But that’s exactly what the Fannie Mae/Freddie Mac federal bailout does. The two housing hermaphrodites will be able – actually be compelled – to continue the reckless financing strategy that has taken them, and much of the global financial system with them, to the edge of calamity.
Oh, goody, we are told, the two “F’s” won’t be able to do any more lobbying – on which they spent $170 million in the past decade – and their new CEOs will take big pay cuts.
But consider this fine print from the agreement (the last graf):
“Each [government-sponsored enterprise’s] retained mortgages and mortgage-backed securities portfolio shall not exceed $850 billon as of Dec. 31, 2009, and shall decline by 10% per year until it reaches $250 billion.”

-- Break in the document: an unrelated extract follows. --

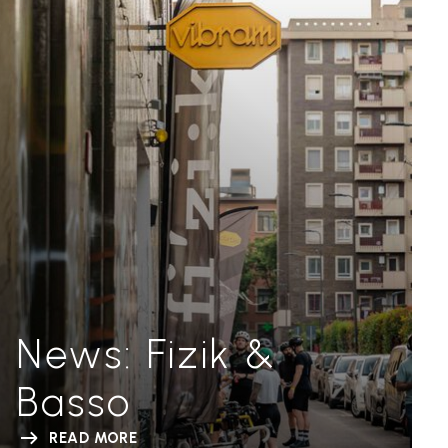
News: Fizik &
Basso
READ MORE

With the two F’s total liability standing at about $6 trillion – counting mortgages they both own and back – how are they going to shrink that staggering pile of obligations down to $1.7 trillion ($850 billion x 2) in a year-plus?
For at least a couple more years, the real estate market will continue to be pulled downward as the second-wave crisis kicks in – the so-called “Alt-A” loans that were turbo-dispensed in the years leading up to the current mess. These no- or low-interest introductory loans, which are automatically kicking into punishing “resets” that will continue till about 2010, are a financial time bomb. To try to prevent a megaton detonation, the two F’s will have to take over foreclosed Alt-A’s that it backed. As they do that – with seemingly unlimited taxpayer dollars -- how will they manage to reduce their mountainous obligations?
Treasury Secretary Hank Paulson won’t be around to have to answer for the virtually certain failure. In the bailout language he crafted or at least approved, the most time-certain word is “until.” Until when – hell freezes over?